Please set out each line below exactly as it stands, without the images.
[RECORDS TO USE]
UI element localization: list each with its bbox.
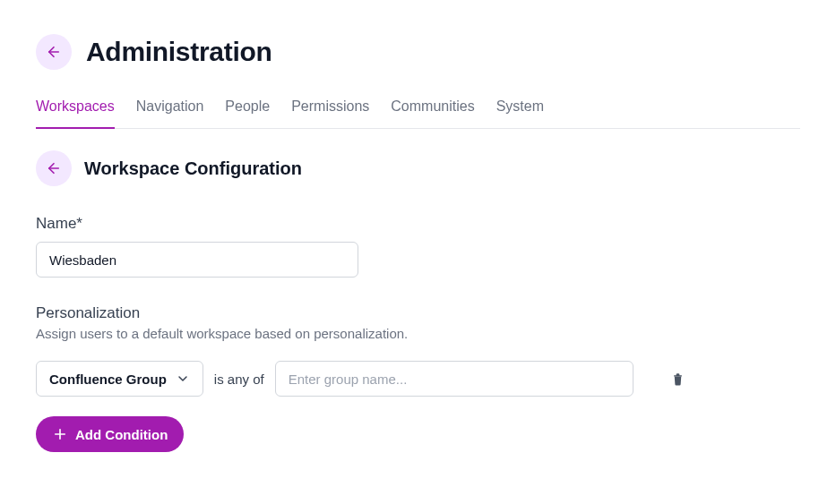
delete-condition-button[interactable] bbox=[668, 368, 689, 389]
add-condition-label: Add Condition bbox=[75, 427, 168, 442]
tab-workspaces[interactable]: Workspaces bbox=[36, 98, 115, 129]
group-name-input[interactable] bbox=[275, 361, 633, 397]
name-label: Name* bbox=[36, 215, 800, 233]
name-input[interactable] bbox=[36, 242, 358, 278]
add-condition-button[interactable]: Add Condition bbox=[36, 416, 184, 452]
arrow-left-icon bbox=[46, 44, 62, 60]
tab-communities[interactable]: Communities bbox=[391, 98, 474, 129]
tab-permissions[interactable]: Permissions bbox=[291, 98, 369, 129]
personalization-title: Personalization bbox=[36, 304, 800, 322]
page-title: Administration bbox=[86, 37, 271, 67]
condition-row: Confluence Group is any of bbox=[36, 361, 800, 397]
condition-type-select[interactable]: Confluence Group bbox=[36, 361, 203, 397]
tab-navigation[interactable]: Navigation bbox=[136, 98, 204, 129]
personalization-description: Assign users to a default workspace base… bbox=[36, 326, 800, 341]
chevron-down-icon bbox=[176, 372, 190, 386]
section-title: Workspace Configuration bbox=[84, 158, 302, 179]
condition-operator: is any of bbox=[214, 372, 264, 387]
tabs-nav: Workspaces Navigation People Permissions… bbox=[36, 98, 800, 129]
trash-icon bbox=[671, 372, 685, 386]
back-button[interactable] bbox=[36, 34, 72, 70]
condition-type-label: Confluence Group bbox=[49, 372, 167, 387]
page-header: Administration bbox=[36, 34, 800, 70]
tab-system[interactable]: System bbox=[496, 98, 544, 129]
personalization-section: Personalization Assign users to a defaul… bbox=[36, 304, 800, 452]
section-header: Workspace Configuration bbox=[36, 150, 800, 186]
plus-icon bbox=[52, 426, 68, 442]
arrow-left-icon bbox=[46, 160, 62, 176]
section-back-button[interactable] bbox=[36, 150, 72, 186]
tab-people[interactable]: People bbox=[225, 98, 270, 129]
name-field-group: Name* bbox=[36, 215, 800, 278]
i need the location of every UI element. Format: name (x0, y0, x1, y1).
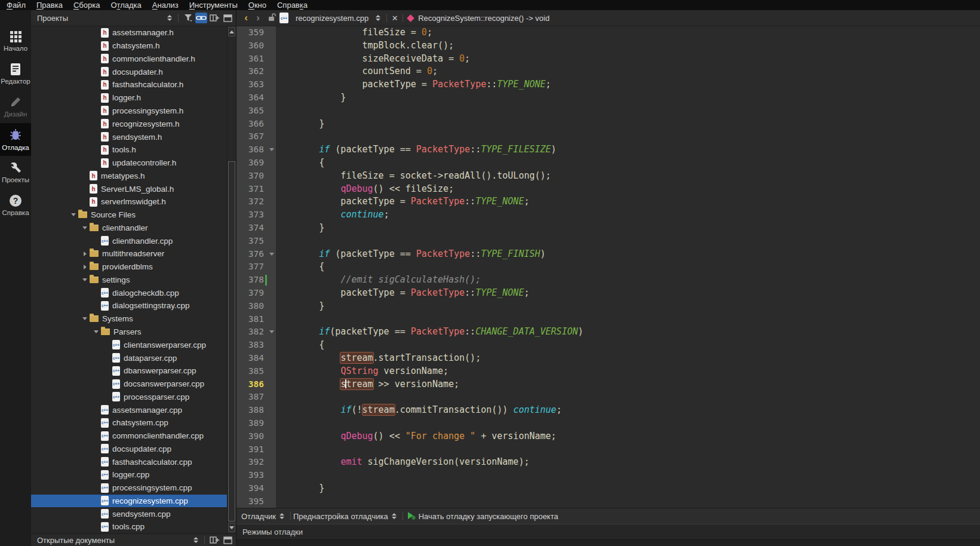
[/RECORDS TO USE]
## RESPONSE BELOW
UI element localization: list each with its bbox.
delete-condition-button[interactable] bbox=[668, 368, 689, 389]
add-condition-label: Add Condition bbox=[75, 427, 168, 442]
tab-workspaces[interactable]: Workspaces bbox=[36, 98, 115, 129]
group-name-input[interactable] bbox=[275, 361, 633, 397]
name-label: Name* bbox=[36, 215, 800, 233]
name-input[interactable] bbox=[36, 242, 358, 278]
add-condition-button[interactable]: Add Condition bbox=[36, 416, 184, 452]
arrow-left-icon bbox=[46, 44, 62, 60]
tab-communities[interactable]: Communities bbox=[391, 98, 474, 129]
tab-permissions[interactable]: Permissions bbox=[291, 98, 369, 129]
personalization-title: Personalization bbox=[36, 304, 800, 322]
page-title: Administration bbox=[86, 37, 271, 67]
condition-row: Confluence Group is any of bbox=[36, 361, 800, 397]
condition-type-select[interactable]: Confluence Group bbox=[36, 361, 203, 397]
tab-navigation[interactable]: Navigation bbox=[136, 98, 204, 129]
personalization-description: Assign users to a default workspace base… bbox=[36, 326, 800, 341]
chevron-down-icon bbox=[176, 372, 190, 386]
section-title: Workspace Configuration bbox=[84, 158, 302, 179]
condition-operator: is any of bbox=[214, 372, 264, 387]
tabs-nav: Workspaces Navigation People Permissions… bbox=[36, 98, 800, 129]
trash-icon bbox=[671, 372, 685, 386]
back-button[interactable] bbox=[36, 34, 72, 70]
condition-type-label: Confluence Group bbox=[49, 372, 167, 387]
page-header: Administration bbox=[36, 34, 800, 70]
tab-system[interactable]: System bbox=[496, 98, 544, 129]
personalization-section: Personalization Assign users to a defaul… bbox=[36, 304, 800, 452]
section-header: Workspace Configuration bbox=[36, 150, 800, 186]
plus-icon bbox=[52, 426, 68, 442]
arrow-left-icon bbox=[46, 160, 62, 176]
section-back-button[interactable] bbox=[36, 150, 72, 186]
tab-people[interactable]: People bbox=[225, 98, 270, 129]
name-field-group: Name* bbox=[36, 215, 800, 278]
i need the location of every UI element. Format: name (x0, y0, x1, y1).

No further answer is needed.